▶ WORK INSTRUCTION
Using the data that follows, return exactly the lines from the one that contains "that may further disclose it to other" through the one that contains "Personal Data for Targeted Advertising.", ends included.
***
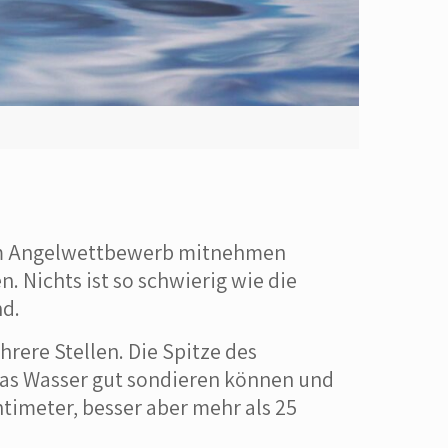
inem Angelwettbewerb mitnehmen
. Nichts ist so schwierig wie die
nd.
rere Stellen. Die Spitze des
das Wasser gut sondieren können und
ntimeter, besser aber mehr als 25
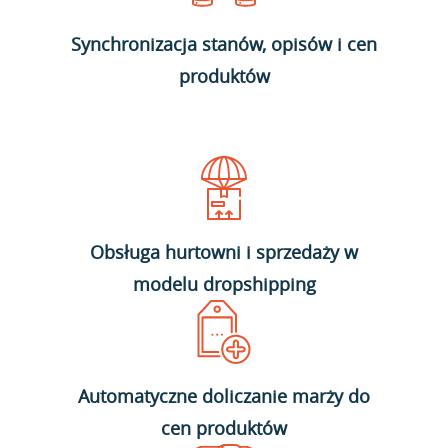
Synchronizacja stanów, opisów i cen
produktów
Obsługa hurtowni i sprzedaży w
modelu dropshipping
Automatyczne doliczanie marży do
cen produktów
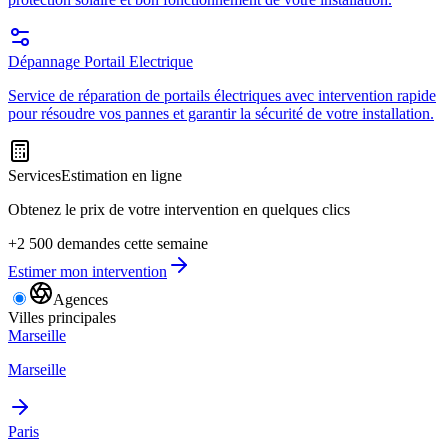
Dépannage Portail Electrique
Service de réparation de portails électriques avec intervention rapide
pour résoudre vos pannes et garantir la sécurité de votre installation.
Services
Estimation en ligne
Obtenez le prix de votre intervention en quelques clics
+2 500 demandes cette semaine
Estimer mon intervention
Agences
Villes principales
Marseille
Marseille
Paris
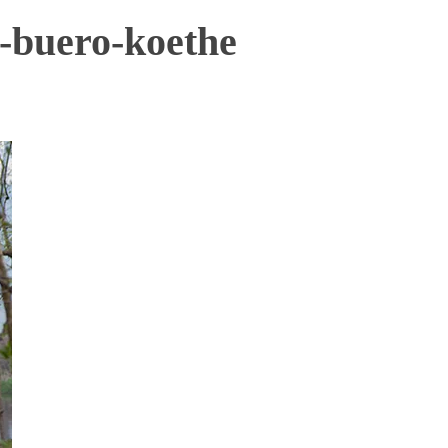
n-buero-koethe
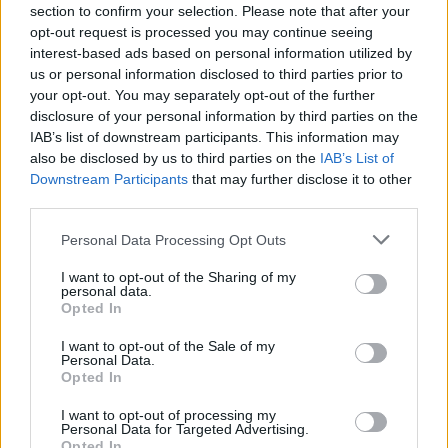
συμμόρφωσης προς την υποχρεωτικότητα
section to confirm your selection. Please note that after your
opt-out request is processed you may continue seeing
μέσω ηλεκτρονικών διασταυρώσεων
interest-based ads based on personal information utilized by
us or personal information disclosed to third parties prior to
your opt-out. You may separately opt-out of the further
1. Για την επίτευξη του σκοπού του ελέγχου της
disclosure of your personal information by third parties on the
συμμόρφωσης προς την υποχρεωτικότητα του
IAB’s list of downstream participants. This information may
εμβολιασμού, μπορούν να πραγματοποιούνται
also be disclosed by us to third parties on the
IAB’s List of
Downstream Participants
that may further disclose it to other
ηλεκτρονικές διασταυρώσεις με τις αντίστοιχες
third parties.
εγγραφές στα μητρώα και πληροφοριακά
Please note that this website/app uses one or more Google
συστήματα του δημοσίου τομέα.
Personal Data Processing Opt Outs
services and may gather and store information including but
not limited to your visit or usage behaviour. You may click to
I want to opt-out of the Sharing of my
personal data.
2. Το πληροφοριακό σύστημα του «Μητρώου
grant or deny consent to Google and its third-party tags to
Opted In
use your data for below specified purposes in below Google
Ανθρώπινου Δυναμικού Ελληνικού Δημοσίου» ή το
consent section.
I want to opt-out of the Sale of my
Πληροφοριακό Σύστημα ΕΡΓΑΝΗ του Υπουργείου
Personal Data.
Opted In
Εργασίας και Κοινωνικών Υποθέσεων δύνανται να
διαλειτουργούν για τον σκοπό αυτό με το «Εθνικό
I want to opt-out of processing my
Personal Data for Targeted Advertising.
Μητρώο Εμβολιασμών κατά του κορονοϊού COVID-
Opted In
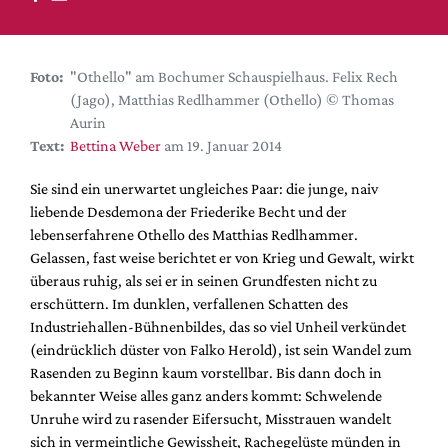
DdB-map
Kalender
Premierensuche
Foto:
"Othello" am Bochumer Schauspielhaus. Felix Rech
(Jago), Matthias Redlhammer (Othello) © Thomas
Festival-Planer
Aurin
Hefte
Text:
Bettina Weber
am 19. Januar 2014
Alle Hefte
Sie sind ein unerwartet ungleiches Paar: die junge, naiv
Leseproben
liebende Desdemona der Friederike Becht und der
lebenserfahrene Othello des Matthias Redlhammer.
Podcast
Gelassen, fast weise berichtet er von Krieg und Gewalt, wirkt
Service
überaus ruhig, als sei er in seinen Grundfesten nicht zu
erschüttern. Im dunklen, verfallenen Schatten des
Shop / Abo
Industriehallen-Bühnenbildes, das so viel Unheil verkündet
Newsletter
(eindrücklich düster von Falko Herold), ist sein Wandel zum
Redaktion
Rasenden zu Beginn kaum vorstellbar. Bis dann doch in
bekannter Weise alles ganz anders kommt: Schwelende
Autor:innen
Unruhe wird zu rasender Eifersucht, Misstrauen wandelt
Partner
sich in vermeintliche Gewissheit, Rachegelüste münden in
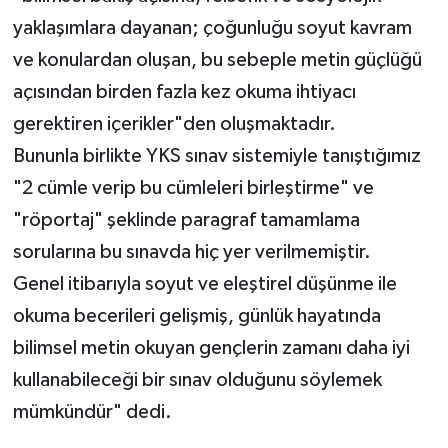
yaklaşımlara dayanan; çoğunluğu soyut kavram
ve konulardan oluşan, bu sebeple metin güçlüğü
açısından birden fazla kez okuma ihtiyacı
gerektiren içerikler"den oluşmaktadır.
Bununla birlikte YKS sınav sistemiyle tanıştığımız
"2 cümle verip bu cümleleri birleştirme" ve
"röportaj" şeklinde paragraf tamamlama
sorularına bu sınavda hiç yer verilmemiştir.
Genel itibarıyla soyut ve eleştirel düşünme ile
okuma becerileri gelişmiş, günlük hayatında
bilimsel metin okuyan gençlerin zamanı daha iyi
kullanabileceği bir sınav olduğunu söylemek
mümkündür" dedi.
***
▶ WORKED SOLUTION
that may further disclose it to other
ηλεκτρονικές διασταυρώσεις με τις αντίστοιχες
third parties.
εγγραφές στα μητρώα και πληροφοριακά
Please note that this website/app uses one or more Google
συστήματα του δημοσίου τομέα.
Personal Data Processing Opt Outs
services and may gather and store information including but
not limited to your visit or usage behaviour. You may click to
I want to opt-out of the Sharing of my
personal data.
2. Το πληροφοριακό σύστημα του «Μητρώου
grant or deny consent to Google and its third-party tags to
Opted In
use your data for below specified purposes in below Google
Ανθρώπινου Δυναμικού Ελληνικού Δημοσίου» ή το
consent section.
I want to opt-out of the Sale of my
Πληροφοριακό Σύστημα ΕΡΓΑΝΗ του Υπουργείου
Personal Data.
Opted In
Εργασίας και Κοινωνικών Υποθέσεων δύνανται να
διαλειτουργούν για τον σκοπό αυτό με το «Εθνικό
I want to opt-out of processing my
Personal Data for Targeted Advertising.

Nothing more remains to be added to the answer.